「可愛いー!!ほっぺぷにぷにだよ!!生きてるみたい!!」
聖史は人形のほっぺをつつきまくり、斎は「わーほんとだ。マジで生きてるみてー」と言いながら人形の手足を引っ張っている。 そこで聖史が手の平をぱんっと叩き、
「決めたっ!!あたし、この子連れて帰る!!」
「おいおい。これ、落とし物かもしれないんだぞ?持ち主がなくして困ってるかもしれないじゃないか」
と、呆れたように口を開く斎。
「いいじゃない。持ち主ももう探してなんかないわ」
聖史は強引に斎から人形を取ろうとする。斎も負けじと人形の手足を引っ張って…聖史と斎の人形の取り合いが始まってしまった。あああ、このままじゃ人形破れるぞ。人形でも破れるシーンは拝みたくない。聖史と斎は引っ張り合いを続け、もし俺が人形の立場だったら今すぐにでも目覚めて二人を蹴飛ばすだろう。
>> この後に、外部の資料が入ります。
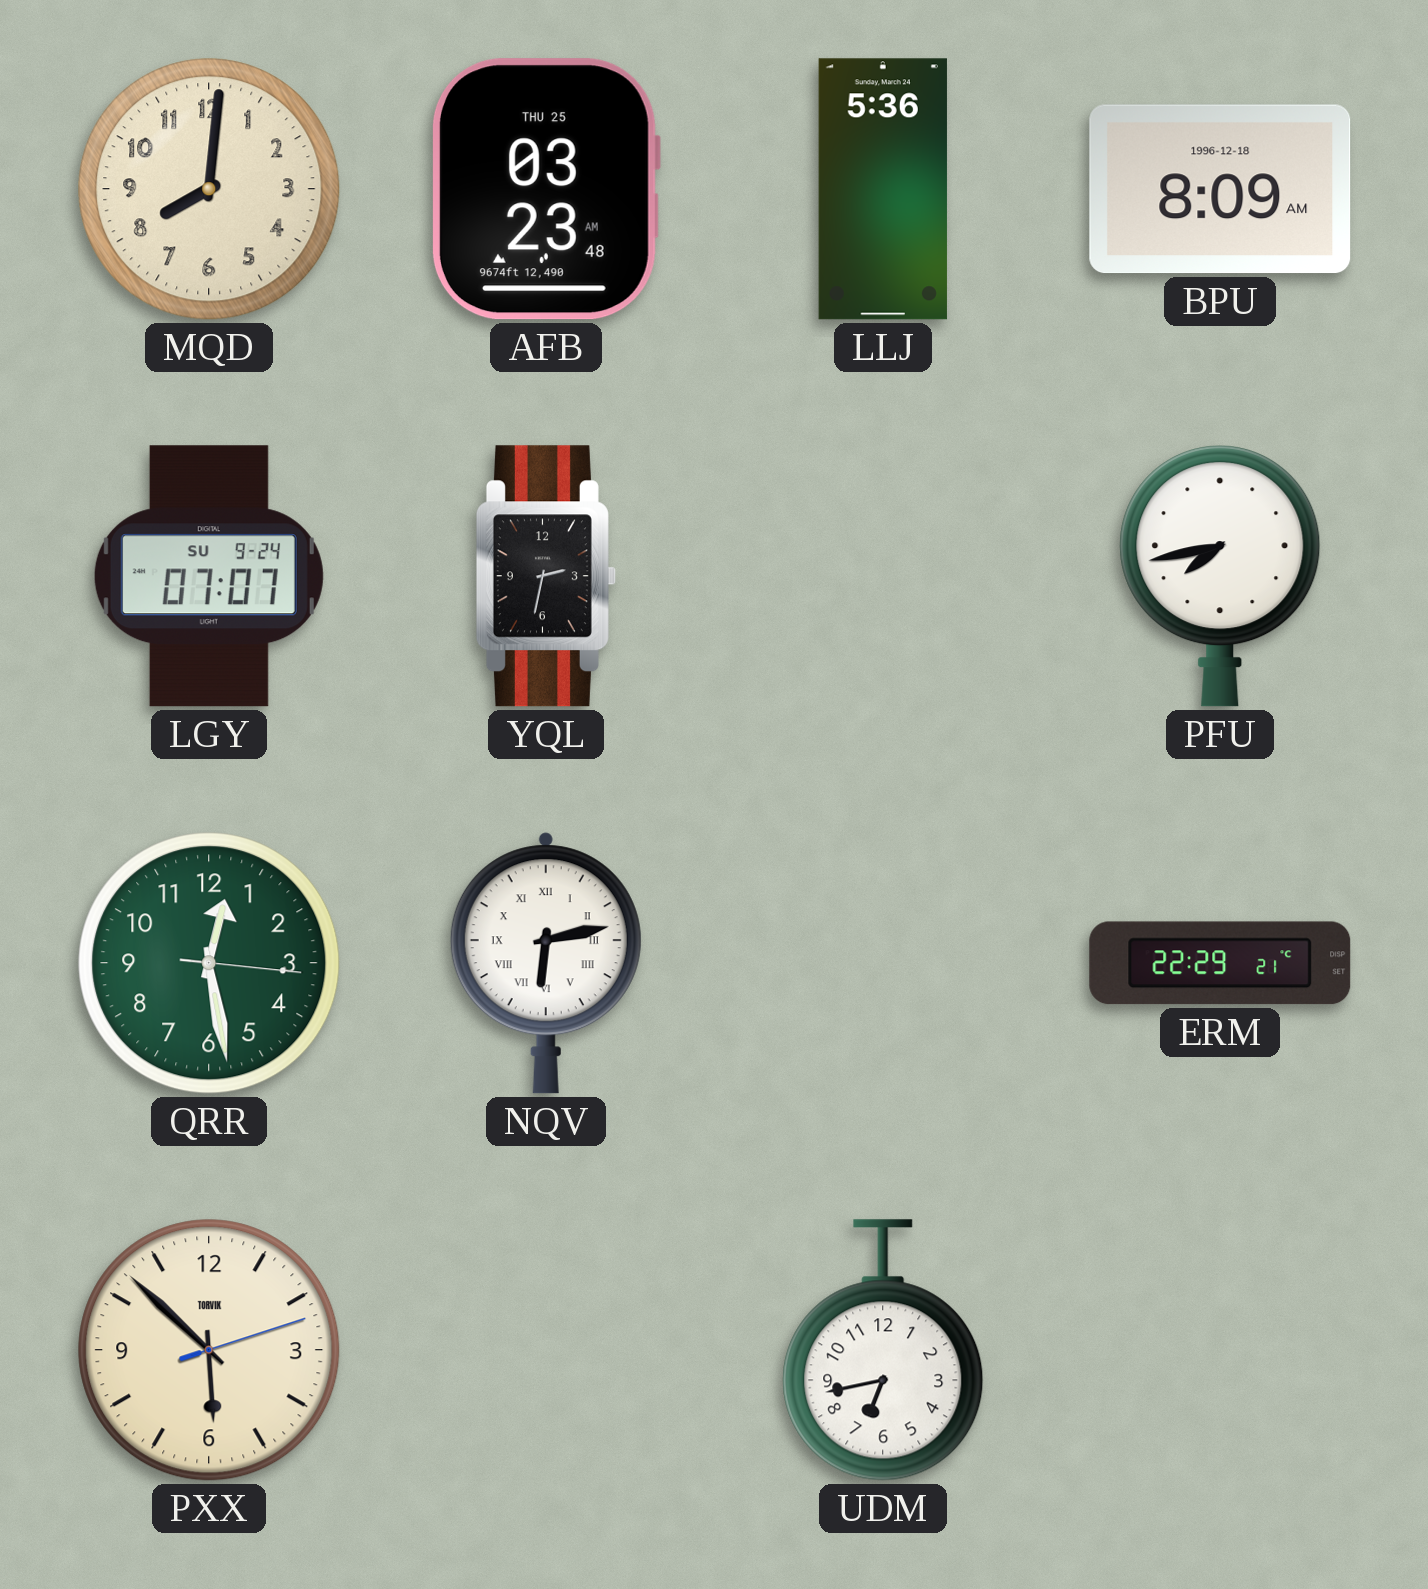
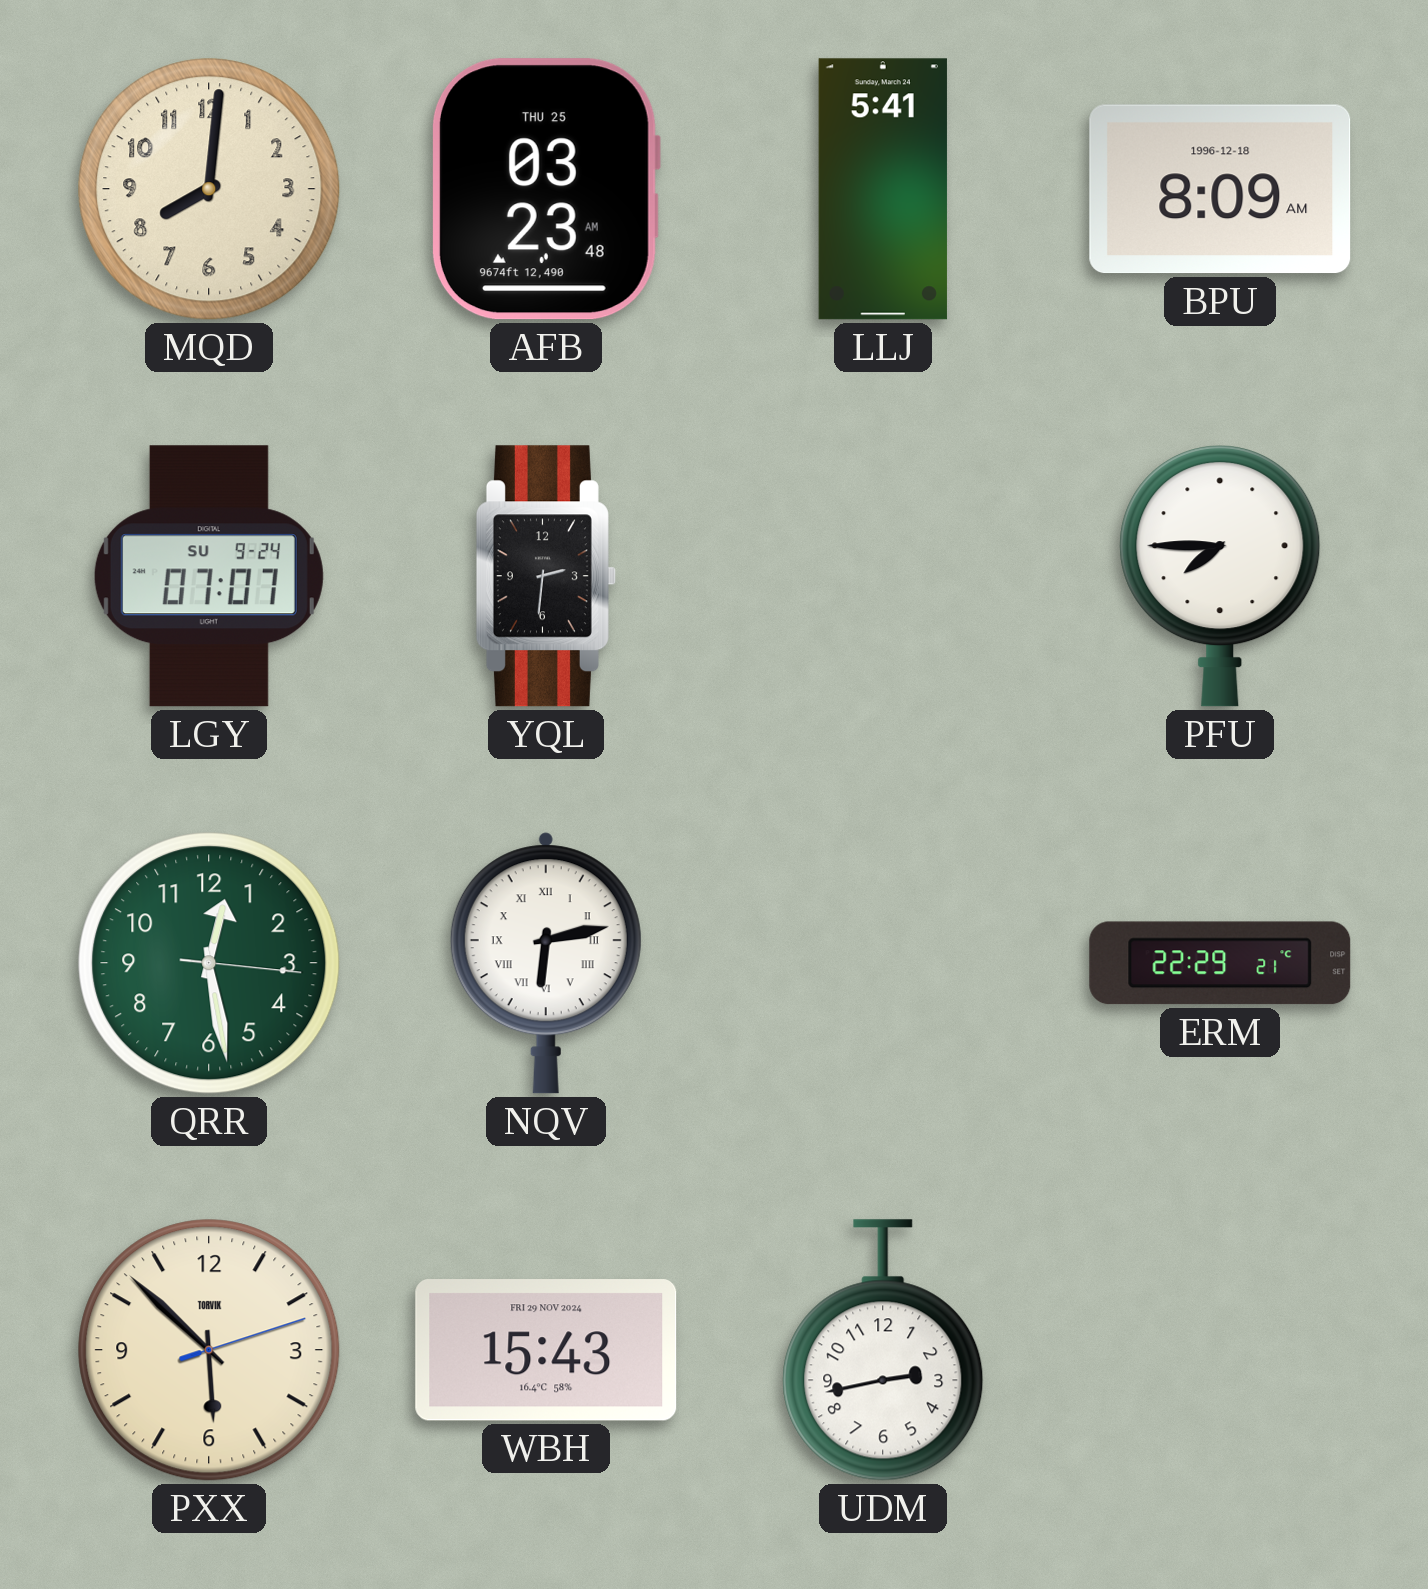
LLJ: 5:36 -> 5:41
YQL: 2:32 -> 2:31
PFU: 7:43 -> 7:45
WBH: none -> 15:43
UDM: 6:43 -> 2:43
まあ、もの言わぬ人形はそんなことできないだろうけ……ど!!?
俺が頭の中で言い終わる前に人形は小さな足で二人を蹴飛ばしていた。
「ぎゃあああああ!!!!動いたああああああああ!!!!!」
と、斎。
「えっ!?ええっ!!!!?ふえええええええええ!!!!??」
と、聖史。
二人は目が点になっていた。当然ながら俺も。
人形は宙に浮いたまま、不機嫌な顔をして俺たちを睨んでいる。ほう、こいつは浮遊することができるのか。
しばらく沈黙が続く。聖史と斎の二人は目が点のまま、ぴくりとも動かない。人形も話せないのか話す気がないのか、一向に口を開きそうな様子もないので、しょうがないから俺がこの沈黙を破ることにした。
「お前は何d『ガシャーーン!!!』」
俺が台詞を言い終わる前に廊下の窓ガラスが大きな音をたてて割れた。俺は必死でガラスの破片から自分の身を守るために身体をふせた。ふせたはいいが、背中と腕は直撃をくらって血だらけだ。聖史と斎も先程まで固まっていたが、この音で我に帰ったのか、二人ともふせている。ふと割れた窓のほうを見ると、一人の見知らぬ少女がいた。着ている服を見た限りではこの学校の生徒ではなさそうだ。
「師匠、捜したでありますですよー?」
師匠?誰だ、それ。
「あ、丁度いいでありますです!そこの人間!師匠をこっちに渡してくださいです」
そう言って少女は金髪二頭身の生き物を指差す。どうやらこいつが師匠とやららしい。 その師匠は少女に指を差されるなり、俺の制服の胸ポケットに隠れやがった。こいつはあの少女のところに行きたくないのか?
「ほら人間!早く渡すでありますです!」
俺はちょっとばかし考えて、小さく深呼吸をしてから、
「嫌がってるやつを渡せるk『ガッ!!』」
また俺の台詞は遮られた。台詞全部言わせてくれよ。 一瞬のことだった。少女はどこから出したのか大きな鎌を振りかざし、ひとふりして俺のすぐ横の壁をえぐった。俺は聖史と斎みたいに目が点になるどころか、マジで殺されるという恐怖にかられたのかは知らないがいつの間にかその場から走って逃げ出していた。 少女はすぐさま鎌を壁から引っこ抜き、俺を追い掛けてくる。そのときの聖史と斎がどうであったかは気にならない。ただがむしゃらに俺は逃げまくった。